Differences in neighbourhood structure of the sequence similarity network reflect differences in evolutionary history. Top, a homologous match (many matches in common); bottom, a domain-only match (few matches in common). Nodes represent sequences; edges connect pairs with significant sequence similarity. Image reproduced from Song, N. et al. (2008).

Understanding the ancestral relationship between genes is essential for gene annotation, prediction of function and comparative genomics. A new study questions the accuracy of current approaches for inferring gene homology, which are especially error prone when applied to complex, multidomain genes, and describes a new and robust computational method that addresses these limitations.

Identifying homologous relationships between genes is typically carried out by assessing the degree of similarity between sequences. If genes contain multiple domains then inferring their evolutionary relationships is more problematic, as it is not obvious whether the genes are related by descent or whether they simply share an inserted domain — different parts of a gene might well have a distinct history. Given that a large number of proteins that are important for human health are encoded by multidomain genes, reliable methods for tracing their evolution are in great demand.

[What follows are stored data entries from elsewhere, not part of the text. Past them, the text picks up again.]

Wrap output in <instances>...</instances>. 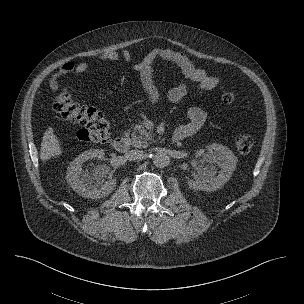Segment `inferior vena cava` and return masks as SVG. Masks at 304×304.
<instances>
[{"mask_svg": "<svg viewBox=\"0 0 304 304\" xmlns=\"http://www.w3.org/2000/svg\"><path fill=\"white\" fill-rule=\"evenodd\" d=\"M126 157L129 160H141L143 158V151L141 150H131L126 153Z\"/></svg>", "mask_w": 304, "mask_h": 304, "instance_id": "inferior-vena-cava-1", "label": "inferior vena cava"}]
</instances>
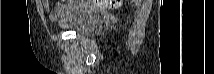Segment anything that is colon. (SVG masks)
Wrapping results in <instances>:
<instances>
[{
  "mask_svg": "<svg viewBox=\"0 0 214 74\" xmlns=\"http://www.w3.org/2000/svg\"><path fill=\"white\" fill-rule=\"evenodd\" d=\"M72 2V1H69ZM86 3L98 9H117L123 4L122 0H90Z\"/></svg>",
  "mask_w": 214,
  "mask_h": 74,
  "instance_id": "obj_1",
  "label": "colon"
}]
</instances>
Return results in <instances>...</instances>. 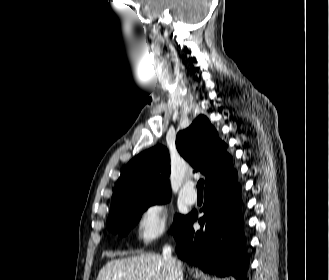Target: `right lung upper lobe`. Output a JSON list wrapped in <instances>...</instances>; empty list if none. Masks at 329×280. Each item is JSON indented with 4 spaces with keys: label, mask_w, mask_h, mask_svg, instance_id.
Returning <instances> with one entry per match:
<instances>
[{
    "label": "right lung upper lobe",
    "mask_w": 329,
    "mask_h": 280,
    "mask_svg": "<svg viewBox=\"0 0 329 280\" xmlns=\"http://www.w3.org/2000/svg\"><path fill=\"white\" fill-rule=\"evenodd\" d=\"M225 143L204 115H199L176 138V147L196 171L205 175V186L232 166ZM170 157L167 148L157 145L133 158L118 179L110 213L127 202L146 197H170Z\"/></svg>",
    "instance_id": "obj_1"
}]
</instances>
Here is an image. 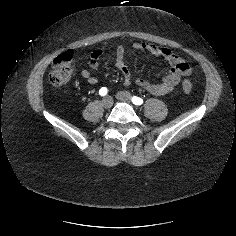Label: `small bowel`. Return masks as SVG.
<instances>
[{
    "label": "small bowel",
    "mask_w": 236,
    "mask_h": 236,
    "mask_svg": "<svg viewBox=\"0 0 236 236\" xmlns=\"http://www.w3.org/2000/svg\"><path fill=\"white\" fill-rule=\"evenodd\" d=\"M132 47L134 50L149 52L155 56L161 57L171 66L169 72L160 82L154 83L143 78H137L135 80L138 86L153 95L162 96L172 92L179 84L180 80L188 76L191 72V67L188 62L167 47L158 46L149 42H136ZM105 52L106 48H99L91 54L89 60L91 69L97 70L99 68L98 61ZM112 56L115 66L123 75L124 84L126 86L131 85L133 77L125 60V48L121 45L116 46ZM81 75L90 85H95L99 81L98 77L93 75L88 69H83Z\"/></svg>",
    "instance_id": "obj_1"
}]
</instances>
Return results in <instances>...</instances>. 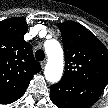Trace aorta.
<instances>
[{
	"label": "aorta",
	"mask_w": 108,
	"mask_h": 108,
	"mask_svg": "<svg viewBox=\"0 0 108 108\" xmlns=\"http://www.w3.org/2000/svg\"><path fill=\"white\" fill-rule=\"evenodd\" d=\"M44 49L48 57L44 76L47 81L57 83L64 70L63 50L60 43L55 39L45 41Z\"/></svg>",
	"instance_id": "obj_1"
}]
</instances>
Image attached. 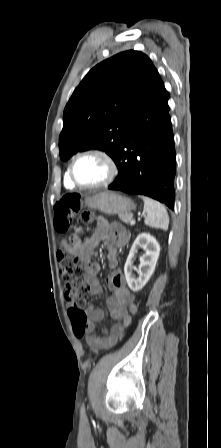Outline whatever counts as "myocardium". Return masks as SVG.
Segmentation results:
<instances>
[{"instance_id":"myocardium-1","label":"myocardium","mask_w":221,"mask_h":448,"mask_svg":"<svg viewBox=\"0 0 221 448\" xmlns=\"http://www.w3.org/2000/svg\"><path fill=\"white\" fill-rule=\"evenodd\" d=\"M87 155L99 156L107 164L108 169H109V175L104 181L97 183V184H83L77 180L75 173H74L75 165L80 158L87 156ZM118 171H119V169H118V165H117L116 161L108 152H106L104 150H100V149H89L84 152H81L80 154H78L77 156L74 157V159L72 160V162L69 166L68 173H69L70 181L76 187L83 188V189H97V188H103V187H107V186L111 185L115 181V179L118 175Z\"/></svg>"}]
</instances>
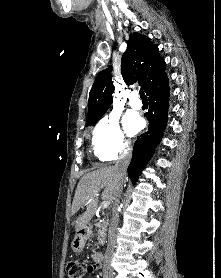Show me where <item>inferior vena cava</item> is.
Listing matches in <instances>:
<instances>
[{
	"mask_svg": "<svg viewBox=\"0 0 221 278\" xmlns=\"http://www.w3.org/2000/svg\"><path fill=\"white\" fill-rule=\"evenodd\" d=\"M131 160V151L130 149L124 150L118 159V161L115 164V169L118 173L119 178L122 180V183L116 188L115 191V199L113 202V213H112V218H111V224L109 228V239H108V245H107V250L104 258V263H103V271H111L112 267L110 265L111 257L113 255L115 245H116V232L118 228V223H119V204H120V198L122 194V189H123V180L126 177V170L127 167L130 163Z\"/></svg>",
	"mask_w": 221,
	"mask_h": 278,
	"instance_id": "602c4592",
	"label": "inferior vena cava"
}]
</instances>
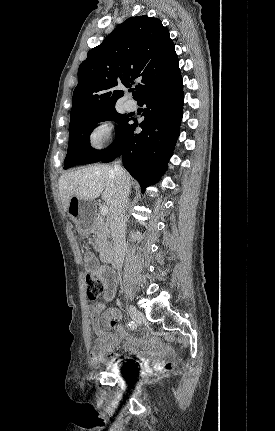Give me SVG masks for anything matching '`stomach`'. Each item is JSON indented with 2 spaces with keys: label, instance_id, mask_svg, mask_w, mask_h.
I'll return each instance as SVG.
<instances>
[{
  "label": "stomach",
  "instance_id": "0dacf381",
  "mask_svg": "<svg viewBox=\"0 0 275 431\" xmlns=\"http://www.w3.org/2000/svg\"><path fill=\"white\" fill-rule=\"evenodd\" d=\"M67 213L76 225L78 232L88 235L94 229L93 205L90 201L71 197Z\"/></svg>",
  "mask_w": 275,
  "mask_h": 431
}]
</instances>
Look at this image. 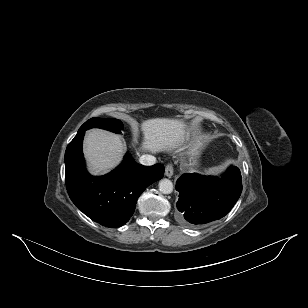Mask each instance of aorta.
<instances>
[{
  "mask_svg": "<svg viewBox=\"0 0 308 308\" xmlns=\"http://www.w3.org/2000/svg\"><path fill=\"white\" fill-rule=\"evenodd\" d=\"M159 190L163 194H170L173 191V183L169 179H162L159 181Z\"/></svg>",
  "mask_w": 308,
  "mask_h": 308,
  "instance_id": "aorta-1",
  "label": "aorta"
}]
</instances>
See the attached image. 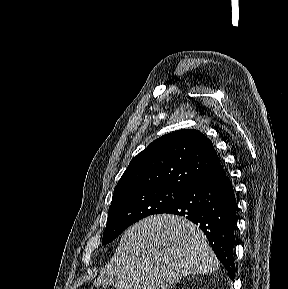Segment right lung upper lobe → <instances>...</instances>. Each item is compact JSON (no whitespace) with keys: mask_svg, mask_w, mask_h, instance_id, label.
Returning a JSON list of instances; mask_svg holds the SVG:
<instances>
[{"mask_svg":"<svg viewBox=\"0 0 288 289\" xmlns=\"http://www.w3.org/2000/svg\"><path fill=\"white\" fill-rule=\"evenodd\" d=\"M219 163L211 140L200 131H175L153 141L131 160L114 194L142 188L186 189Z\"/></svg>","mask_w":288,"mask_h":289,"instance_id":"obj_1","label":"right lung upper lobe"}]
</instances>
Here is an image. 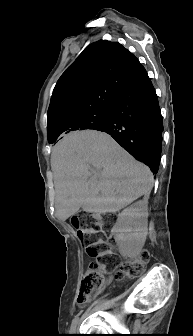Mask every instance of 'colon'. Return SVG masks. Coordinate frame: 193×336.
I'll return each mask as SVG.
<instances>
[{"label": "colon", "mask_w": 193, "mask_h": 336, "mask_svg": "<svg viewBox=\"0 0 193 336\" xmlns=\"http://www.w3.org/2000/svg\"><path fill=\"white\" fill-rule=\"evenodd\" d=\"M114 221V217L110 215L79 213L72 217L71 224L87 253L91 257L103 259L114 254ZM149 260V253L144 250L135 258L123 262L116 276L136 278L142 274ZM104 282L103 273L96 265H91L83 277L78 303H86L94 292L103 288Z\"/></svg>", "instance_id": "1"}]
</instances>
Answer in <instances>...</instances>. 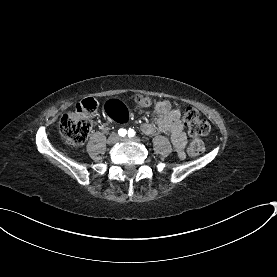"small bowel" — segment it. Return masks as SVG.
I'll use <instances>...</instances> for the list:
<instances>
[{
    "instance_id": "1",
    "label": "small bowel",
    "mask_w": 277,
    "mask_h": 277,
    "mask_svg": "<svg viewBox=\"0 0 277 277\" xmlns=\"http://www.w3.org/2000/svg\"><path fill=\"white\" fill-rule=\"evenodd\" d=\"M153 111L157 115L156 124H143L141 126L142 132L146 135H153L156 130L170 133L171 141L177 155L183 158L185 156L186 134L184 132L180 110L169 101L162 100L155 103Z\"/></svg>"
}]
</instances>
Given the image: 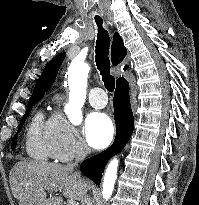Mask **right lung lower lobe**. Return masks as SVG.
<instances>
[{"mask_svg":"<svg viewBox=\"0 0 199 205\" xmlns=\"http://www.w3.org/2000/svg\"><path fill=\"white\" fill-rule=\"evenodd\" d=\"M116 137L114 143L105 151L83 161L81 172L99 185L107 161L119 153L129 141L133 129L134 118L129 100V84L125 79L116 84L113 98Z\"/></svg>","mask_w":199,"mask_h":205,"instance_id":"right-lung-lower-lobe-1","label":"right lung lower lobe"}]
</instances>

Durand and colleagues developed a homology assessment method that uses the structure of the sequence similarity network (see figure) to differentiate between homology and domain-only matches — a problem that was previously thought to be insurmountable. Their approach, called 'Neighborhood Correlation', relies on the different pattern left by homologous genes and by genes that are related by domain shuffling in a sequence similarity network.

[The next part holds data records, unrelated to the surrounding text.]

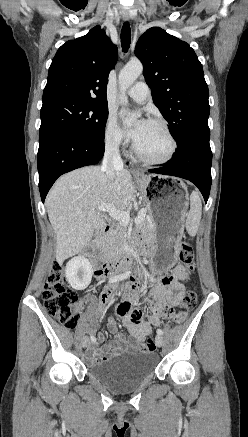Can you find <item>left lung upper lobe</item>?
<instances>
[{"mask_svg": "<svg viewBox=\"0 0 248 437\" xmlns=\"http://www.w3.org/2000/svg\"><path fill=\"white\" fill-rule=\"evenodd\" d=\"M135 54L177 147L191 133L208 128L209 92L194 50L165 30L152 27L139 38Z\"/></svg>", "mask_w": 248, "mask_h": 437, "instance_id": "left-lung-upper-lobe-1", "label": "left lung upper lobe"}]
</instances>
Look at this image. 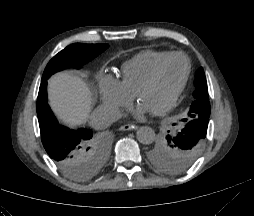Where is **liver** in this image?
Listing matches in <instances>:
<instances>
[{"mask_svg":"<svg viewBox=\"0 0 254 216\" xmlns=\"http://www.w3.org/2000/svg\"><path fill=\"white\" fill-rule=\"evenodd\" d=\"M49 104L64 123L77 126L86 122L93 105L87 84L70 72H60L49 80Z\"/></svg>","mask_w":254,"mask_h":216,"instance_id":"1","label":"liver"}]
</instances>
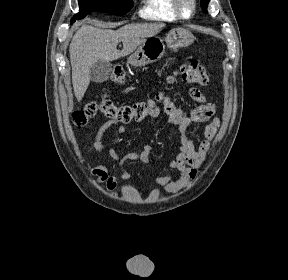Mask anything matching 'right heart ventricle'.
<instances>
[{"mask_svg":"<svg viewBox=\"0 0 288 280\" xmlns=\"http://www.w3.org/2000/svg\"><path fill=\"white\" fill-rule=\"evenodd\" d=\"M139 15L144 19L156 21H175L179 18L172 0H142Z\"/></svg>","mask_w":288,"mask_h":280,"instance_id":"right-heart-ventricle-1","label":"right heart ventricle"}]
</instances>
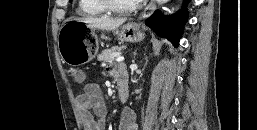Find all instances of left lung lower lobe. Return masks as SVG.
Returning <instances> with one entry per match:
<instances>
[{
    "mask_svg": "<svg viewBox=\"0 0 257 130\" xmlns=\"http://www.w3.org/2000/svg\"><path fill=\"white\" fill-rule=\"evenodd\" d=\"M189 0H185L184 5ZM188 13L183 7L180 12L173 16H164L159 10L146 20V25L152 28L159 36L168 37L175 47L178 46Z\"/></svg>",
    "mask_w": 257,
    "mask_h": 130,
    "instance_id": "obj_1",
    "label": "left lung lower lobe"
}]
</instances>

The method was evaluated against a test data set of 20 gene families of known ancestry from humans and mice, giving a total of >850,000 pairwise interactions. Not only did the newly developed program perform well (for example, it correctly classified 12 families more accurately than any other method), it also revealed that existing homology assessment methods were error prone: these methods often inferred incorrect evolutionary relationships or missed genuine ones. Even more strikingly, they also found that programs that were deliberately designed to infer the ancestry of multidomain proteins fared worse than more general methods.

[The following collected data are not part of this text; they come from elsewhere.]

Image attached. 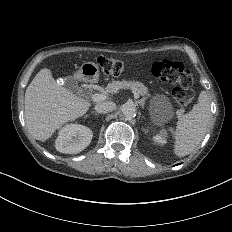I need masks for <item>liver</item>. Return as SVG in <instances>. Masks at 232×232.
Segmentation results:
<instances>
[{"instance_id":"6515ba94","label":"liver","mask_w":232,"mask_h":232,"mask_svg":"<svg viewBox=\"0 0 232 232\" xmlns=\"http://www.w3.org/2000/svg\"><path fill=\"white\" fill-rule=\"evenodd\" d=\"M24 105L30 134L46 142L58 129L84 116L92 104L57 84L51 70L42 68L26 88Z\"/></svg>"}]
</instances>
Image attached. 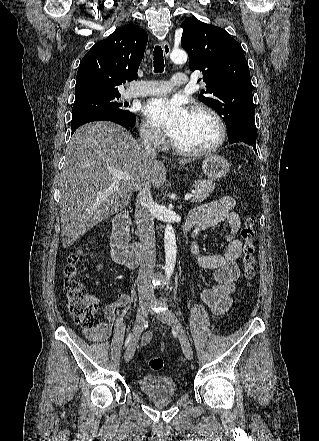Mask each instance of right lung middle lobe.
<instances>
[{
    "mask_svg": "<svg viewBox=\"0 0 319 441\" xmlns=\"http://www.w3.org/2000/svg\"><path fill=\"white\" fill-rule=\"evenodd\" d=\"M120 95L99 96L75 100L72 108V122L92 115H113L130 126L135 125V116L126 107L119 103Z\"/></svg>",
    "mask_w": 319,
    "mask_h": 441,
    "instance_id": "dd1d6c3e",
    "label": "right lung middle lobe"
}]
</instances>
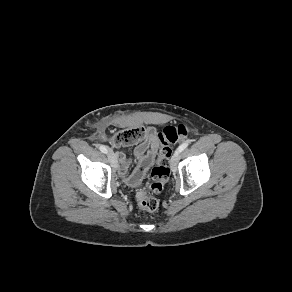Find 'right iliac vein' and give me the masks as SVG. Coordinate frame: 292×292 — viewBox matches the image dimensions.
Instances as JSON below:
<instances>
[{
	"instance_id": "right-iliac-vein-1",
	"label": "right iliac vein",
	"mask_w": 292,
	"mask_h": 292,
	"mask_svg": "<svg viewBox=\"0 0 292 292\" xmlns=\"http://www.w3.org/2000/svg\"><path fill=\"white\" fill-rule=\"evenodd\" d=\"M108 159H109L110 163L112 164L113 168L116 169L117 168V158L112 151L108 152Z\"/></svg>"
}]
</instances>
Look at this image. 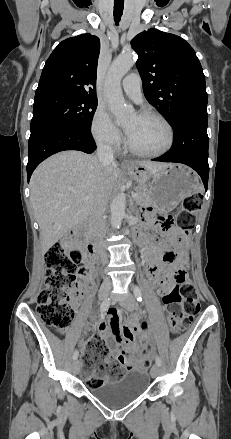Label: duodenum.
<instances>
[{"label": "duodenum", "mask_w": 231, "mask_h": 439, "mask_svg": "<svg viewBox=\"0 0 231 439\" xmlns=\"http://www.w3.org/2000/svg\"><path fill=\"white\" fill-rule=\"evenodd\" d=\"M75 233L76 234L79 233V228L75 229ZM143 241L146 242V240H143ZM87 250L91 254V256H92L94 261L98 260V255H97V252H96V247H95V242L94 241H90L89 242V244L87 245ZM148 266H149V264H148Z\"/></svg>", "instance_id": "410a0bca"}]
</instances>
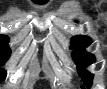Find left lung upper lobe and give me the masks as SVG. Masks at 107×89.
<instances>
[{
  "label": "left lung upper lobe",
  "instance_id": "5c2ea615",
  "mask_svg": "<svg viewBox=\"0 0 107 89\" xmlns=\"http://www.w3.org/2000/svg\"><path fill=\"white\" fill-rule=\"evenodd\" d=\"M91 43L92 40L88 36H74L71 39V49L74 50L72 56L78 65V72L87 88L92 85L93 74L86 71L84 67L95 62L94 56L85 50L86 46Z\"/></svg>",
  "mask_w": 107,
  "mask_h": 89
}]
</instances>
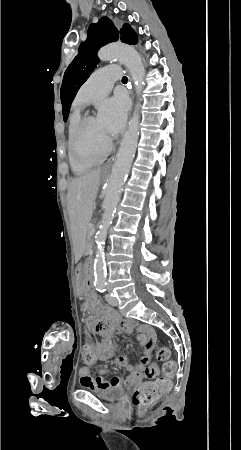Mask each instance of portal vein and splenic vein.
Returning <instances> with one entry per match:
<instances>
[{
    "label": "portal vein and splenic vein",
    "mask_w": 241,
    "mask_h": 450,
    "mask_svg": "<svg viewBox=\"0 0 241 450\" xmlns=\"http://www.w3.org/2000/svg\"><path fill=\"white\" fill-rule=\"evenodd\" d=\"M90 230H91L90 231L91 236H94V232L93 231H95L96 229L95 228H91Z\"/></svg>",
    "instance_id": "1"
}]
</instances>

Neighborhood Correlation is the first approach to assess explicitly whether multidomain genes have a common ancestry. Although the method was specifically designed to help with multidomain genes, it is just as effective when used on single-domain sequences. Given the high degree of imprecision of current methods that was highlighted in the course of this work, the authors suggest that it might be appropriate to re-evaluate the conclusions of some existing studies.